Pixel coordinate grounding data:
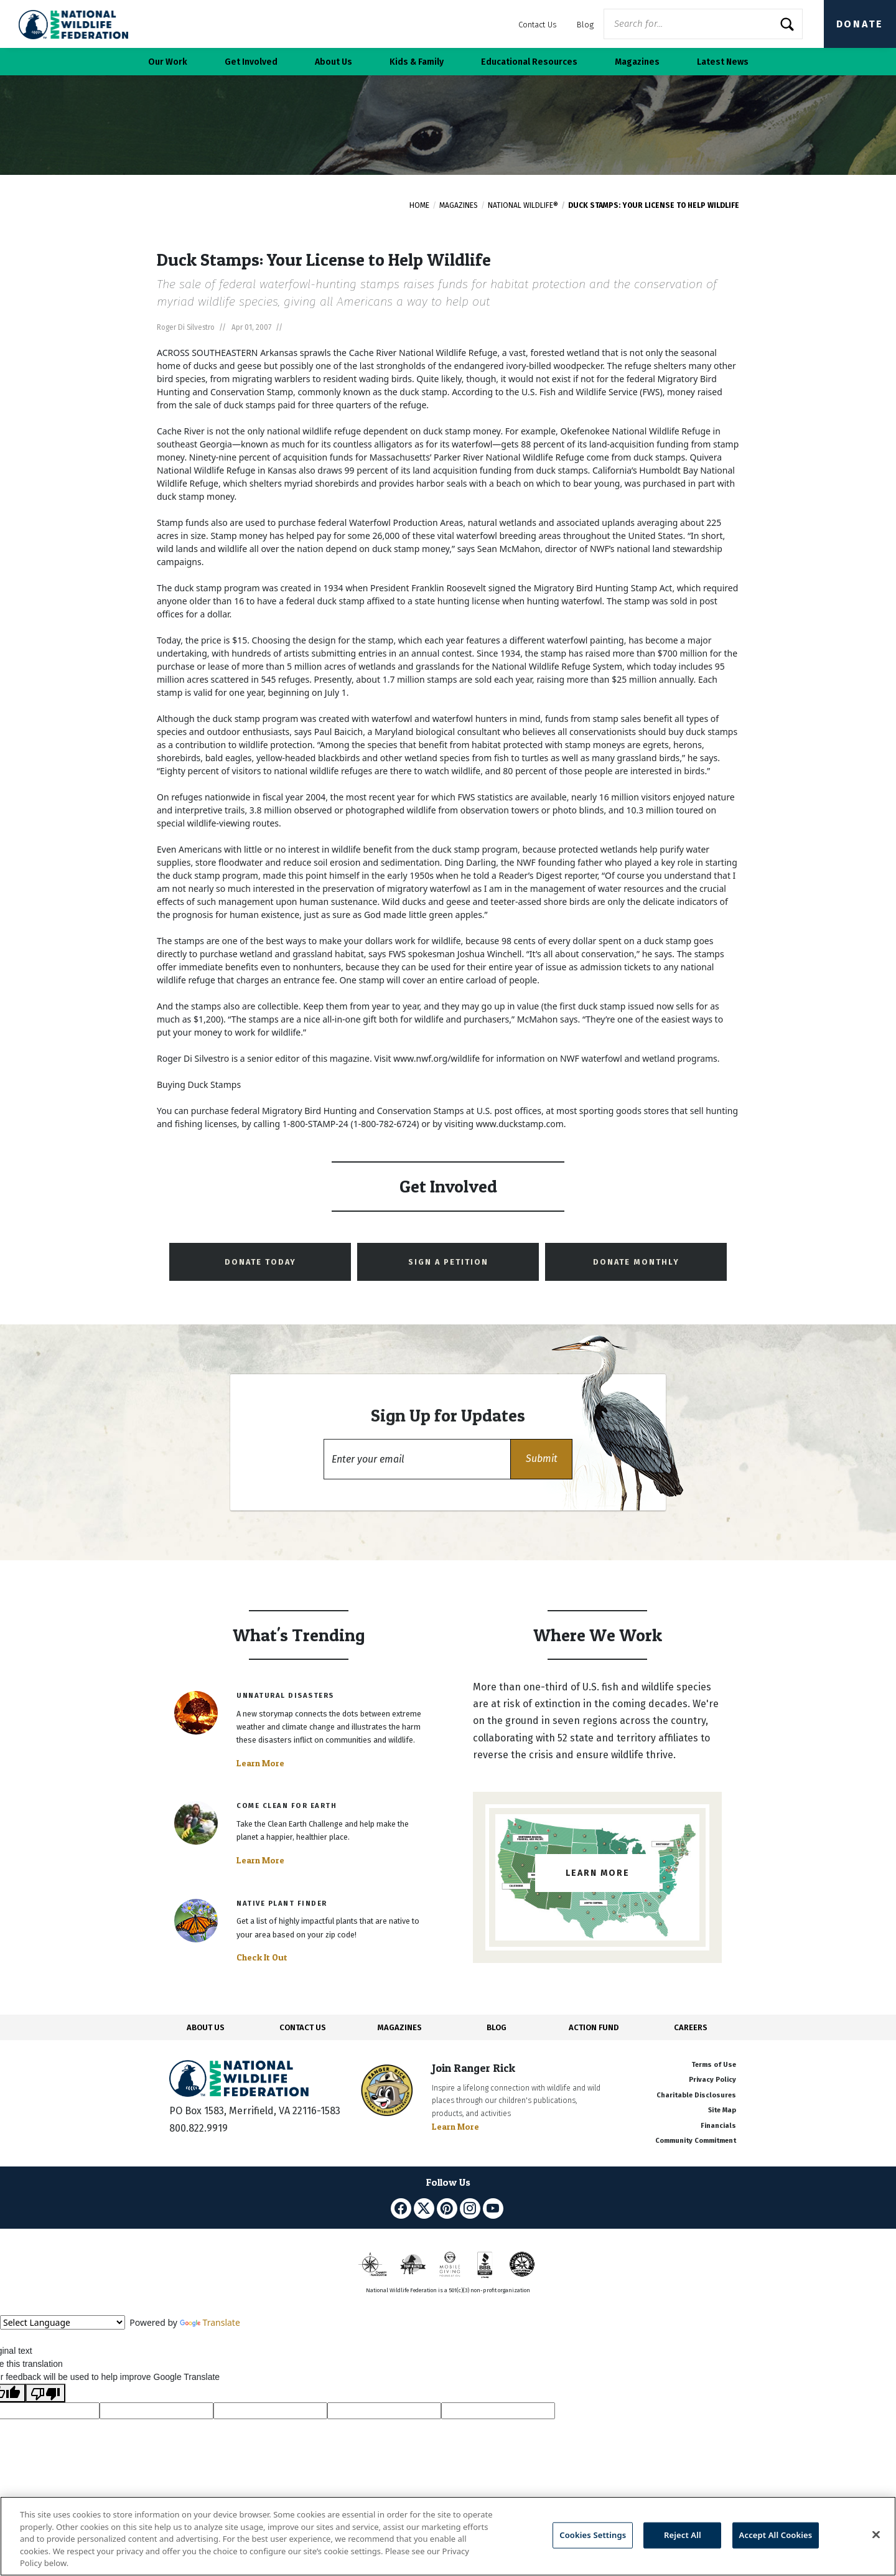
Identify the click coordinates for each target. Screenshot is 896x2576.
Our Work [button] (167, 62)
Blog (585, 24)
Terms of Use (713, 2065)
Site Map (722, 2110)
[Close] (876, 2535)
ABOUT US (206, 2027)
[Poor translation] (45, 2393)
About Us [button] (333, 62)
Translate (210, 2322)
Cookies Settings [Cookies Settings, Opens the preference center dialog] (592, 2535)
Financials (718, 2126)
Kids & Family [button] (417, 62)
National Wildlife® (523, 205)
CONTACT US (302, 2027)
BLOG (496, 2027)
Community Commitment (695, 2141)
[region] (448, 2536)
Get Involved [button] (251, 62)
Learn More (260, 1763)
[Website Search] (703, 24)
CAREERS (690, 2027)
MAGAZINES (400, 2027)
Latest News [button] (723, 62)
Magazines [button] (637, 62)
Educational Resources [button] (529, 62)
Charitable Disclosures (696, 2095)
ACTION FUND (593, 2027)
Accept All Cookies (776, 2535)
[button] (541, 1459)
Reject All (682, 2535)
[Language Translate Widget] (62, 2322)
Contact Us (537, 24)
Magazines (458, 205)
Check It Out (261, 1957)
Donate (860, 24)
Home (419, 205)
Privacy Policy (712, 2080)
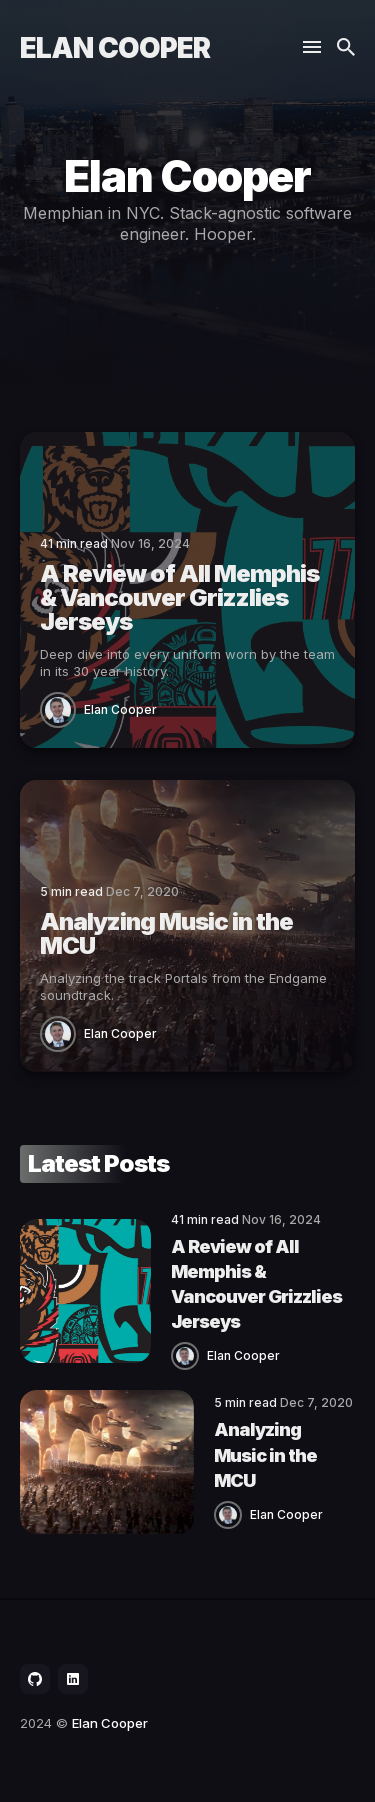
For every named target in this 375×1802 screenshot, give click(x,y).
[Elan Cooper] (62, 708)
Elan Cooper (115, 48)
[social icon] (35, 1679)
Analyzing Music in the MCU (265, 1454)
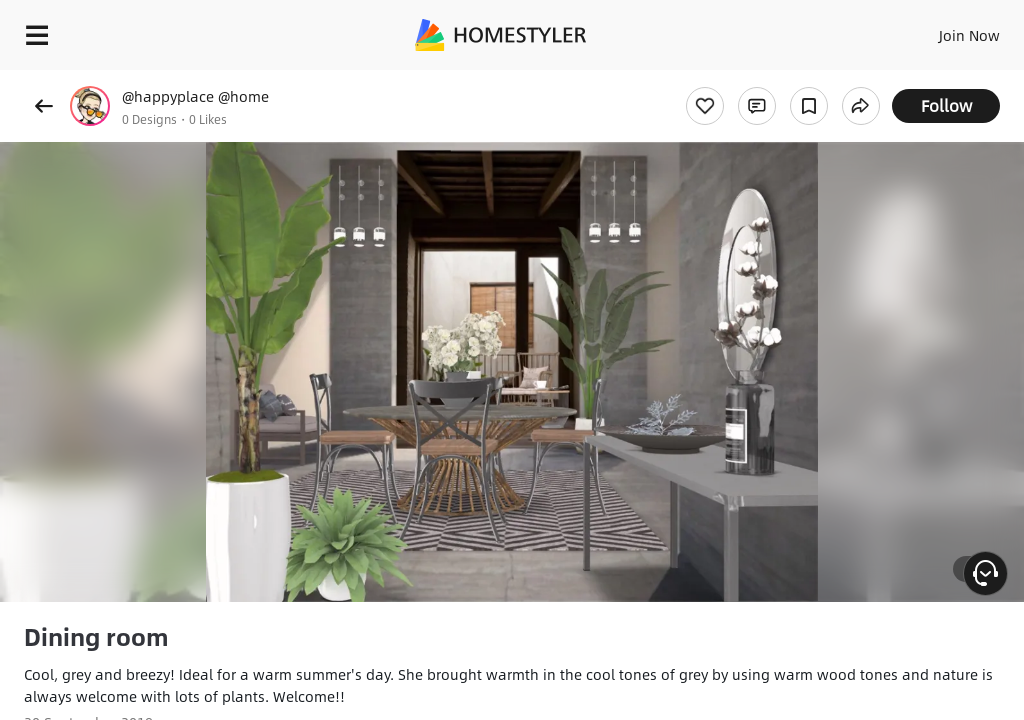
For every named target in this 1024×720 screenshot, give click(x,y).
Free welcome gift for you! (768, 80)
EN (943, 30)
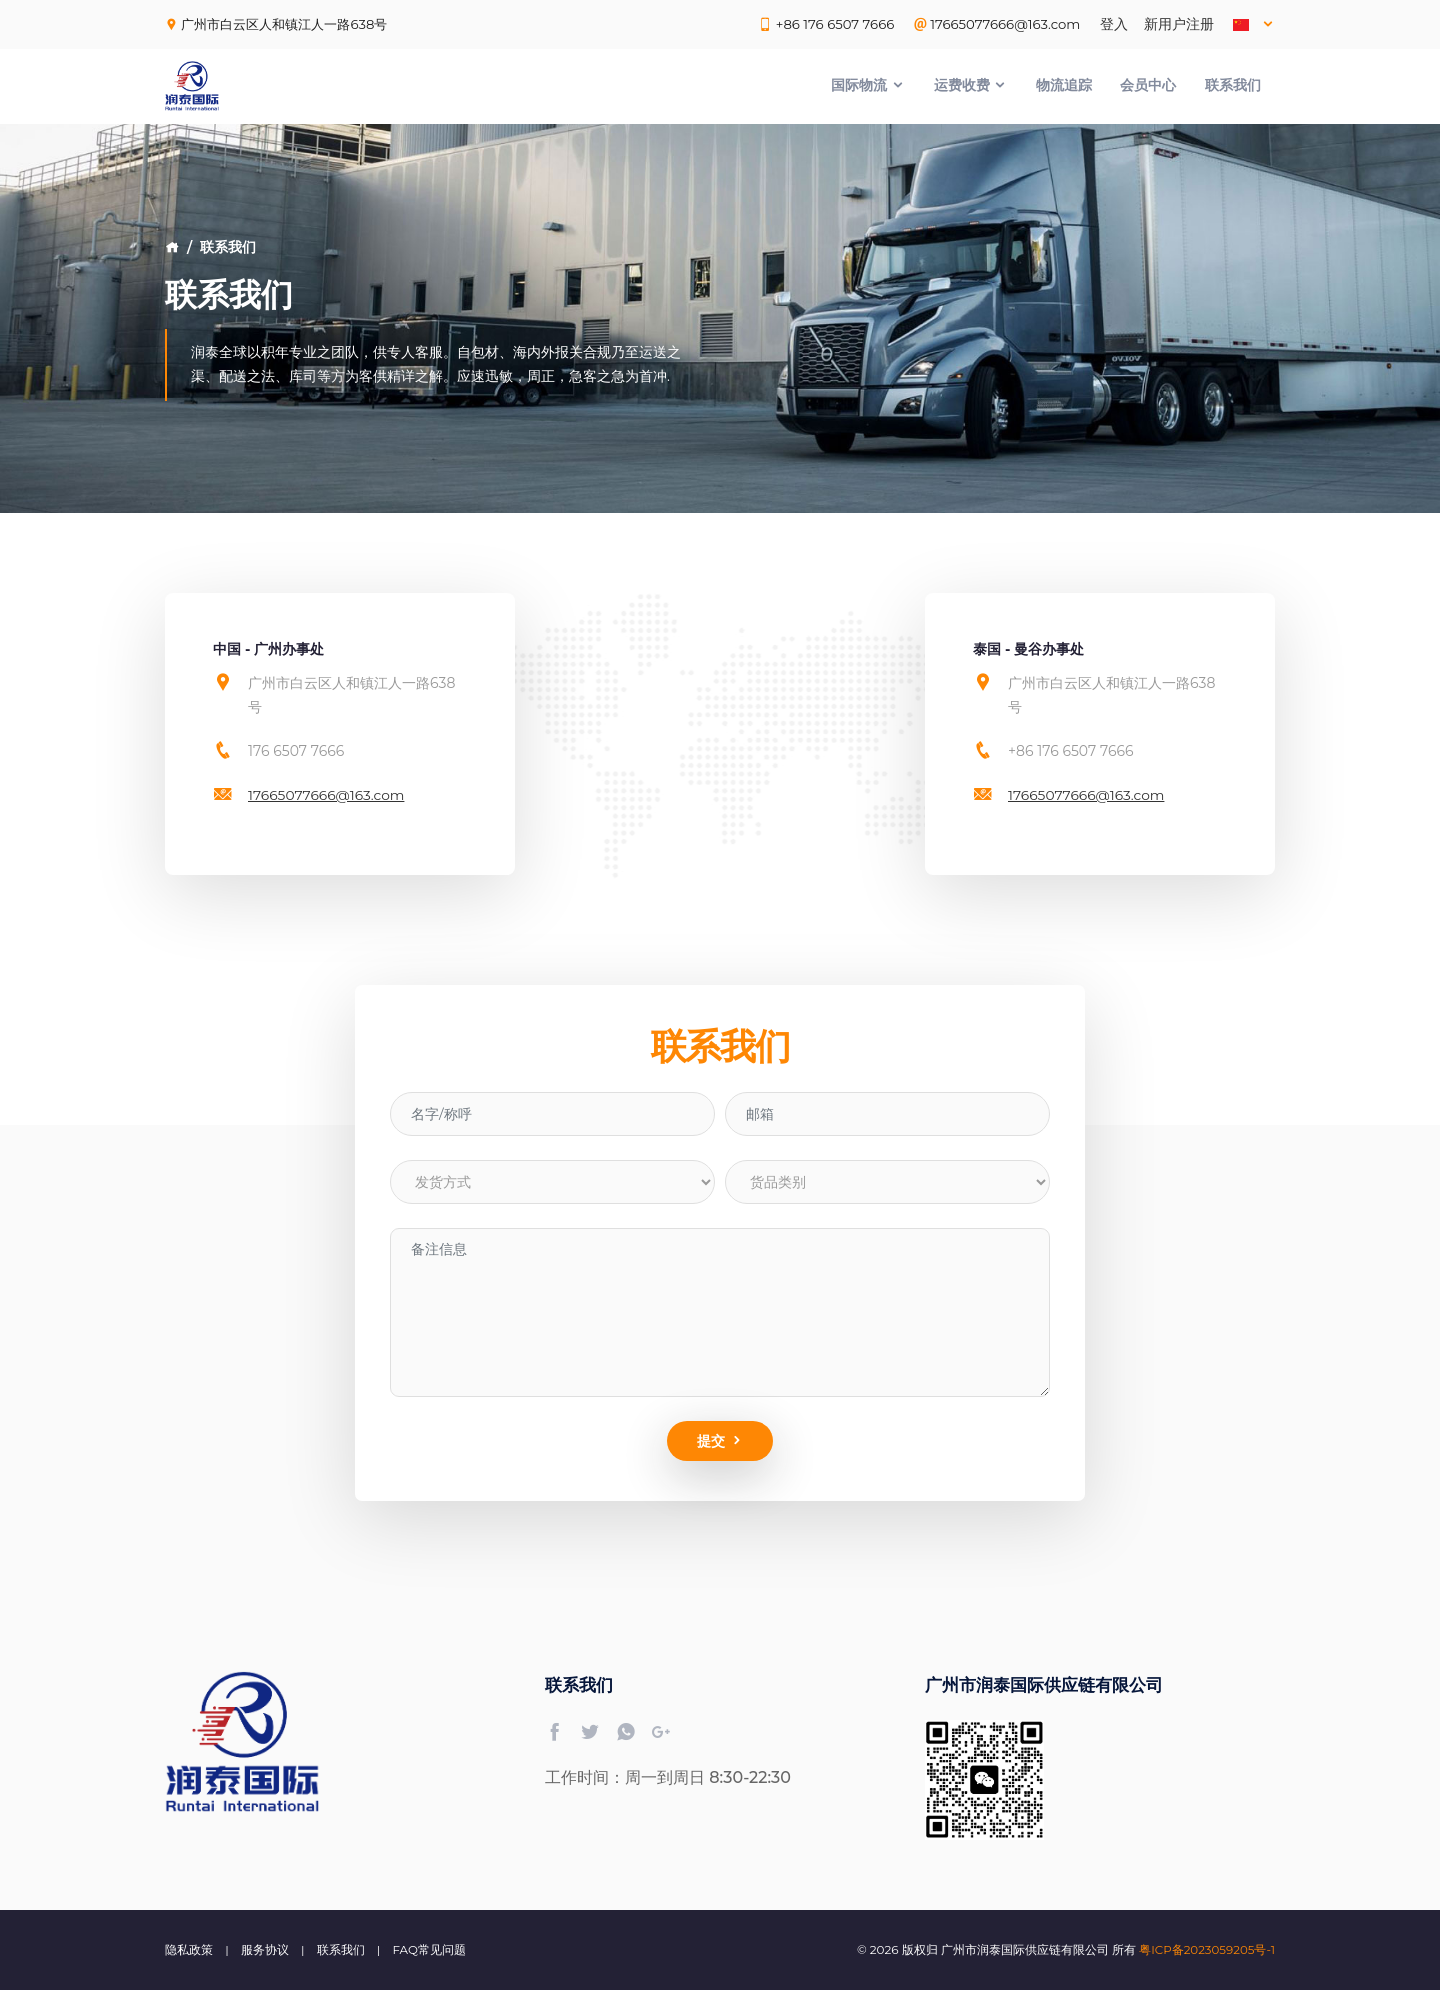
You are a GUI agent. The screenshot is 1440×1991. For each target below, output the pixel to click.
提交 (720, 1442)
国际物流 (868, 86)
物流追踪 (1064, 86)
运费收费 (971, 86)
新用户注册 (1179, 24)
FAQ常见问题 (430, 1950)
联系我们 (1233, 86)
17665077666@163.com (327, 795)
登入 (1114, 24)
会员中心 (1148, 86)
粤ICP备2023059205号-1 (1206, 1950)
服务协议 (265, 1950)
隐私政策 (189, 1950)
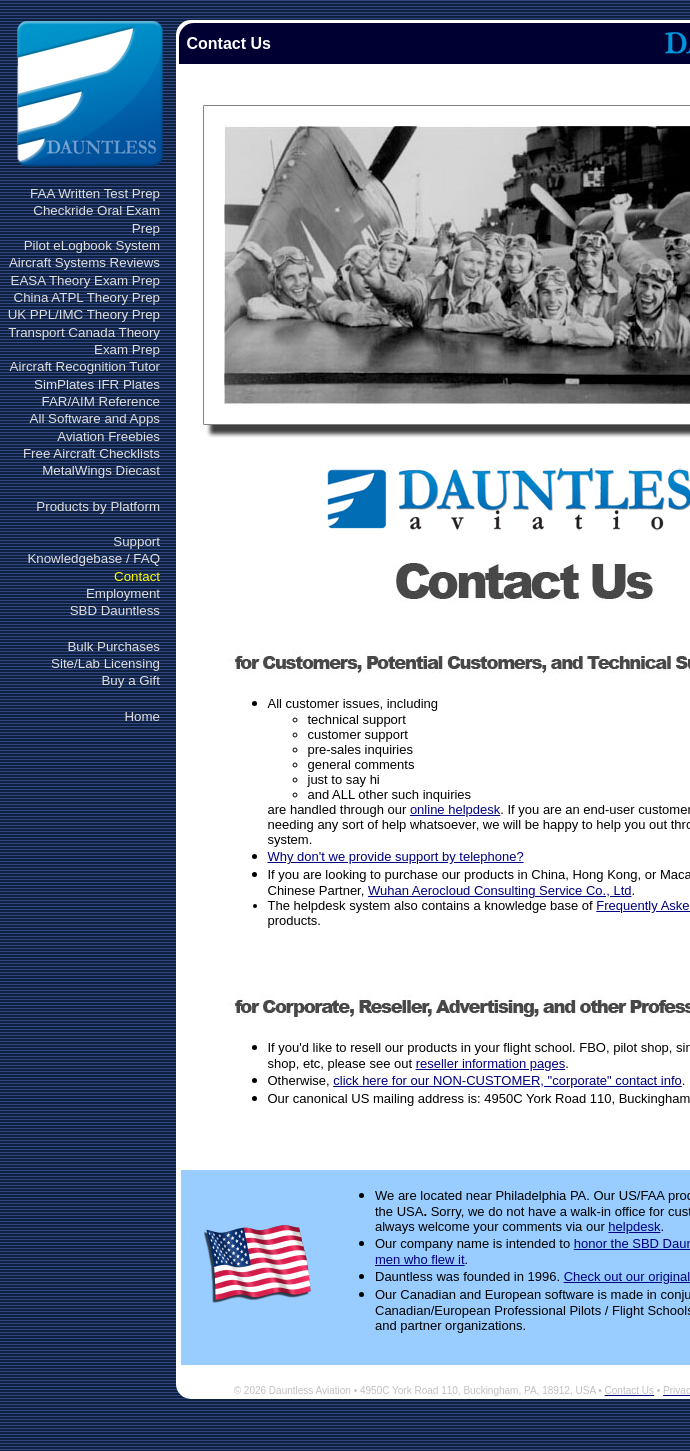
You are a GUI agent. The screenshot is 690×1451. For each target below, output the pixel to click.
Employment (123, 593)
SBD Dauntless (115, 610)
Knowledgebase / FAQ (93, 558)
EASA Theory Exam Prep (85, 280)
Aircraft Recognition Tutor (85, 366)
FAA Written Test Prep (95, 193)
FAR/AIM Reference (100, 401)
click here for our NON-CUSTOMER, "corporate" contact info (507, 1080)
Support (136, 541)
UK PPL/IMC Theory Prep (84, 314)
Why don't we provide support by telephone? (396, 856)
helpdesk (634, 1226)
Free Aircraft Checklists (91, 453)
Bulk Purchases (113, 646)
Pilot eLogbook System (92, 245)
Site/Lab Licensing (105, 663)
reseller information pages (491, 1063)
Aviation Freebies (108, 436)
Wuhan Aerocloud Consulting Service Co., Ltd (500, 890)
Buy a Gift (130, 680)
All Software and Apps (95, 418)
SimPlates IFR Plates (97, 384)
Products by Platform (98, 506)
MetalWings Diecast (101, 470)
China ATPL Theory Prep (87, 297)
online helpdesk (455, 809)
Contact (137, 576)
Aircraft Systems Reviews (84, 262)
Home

AIM OF THE EXERCISE: Look above for the line with "物流追踪 (1064, 86)" and copy exactly from it through the line with "Aviation Freebies (108, 436)", both included. Omit the pictures.

RESPONSE AREA:
物流追踪 (1064, 86)
运费收费 (971, 86)
新用户注册 (1179, 24)
FAQ常见问题 (430, 1950)
联系我们 (1233, 86)
17665077666@163.com (327, 795)
登入 (1114, 24)
会员中心 (1148, 86)
粤ICP备2023059205号-1 (1206, 1950)
服务协议 (265, 1950)
隐私政策 (189, 1950)
You are a GUI agent. The screenshot is 690×1451. For each target below, output the pixel to click.
Employment (123, 593)
SBD Dauntless (115, 610)
Knowledgebase / FAQ (93, 558)
EASA Theory Exam Prep (85, 280)
Aircraft Recognition Tutor (85, 366)
FAA Written Test Prep (95, 193)
FAR/AIM Reference (100, 401)
click here for our NON-CUSTOMER, "corporate" contact info (507, 1080)
Support (136, 541)
UK PPL/IMC Theory Prep (84, 314)
Why don't we provide support by telephone? (396, 856)
helpdesk (634, 1226)
Free Aircraft Checklists (91, 453)
Bulk Purchases (113, 646)
Pilot eLogbook System (92, 245)
Site/Lab Licensing (105, 663)
reseller information pages (491, 1063)
Aviation Freebies (108, 436)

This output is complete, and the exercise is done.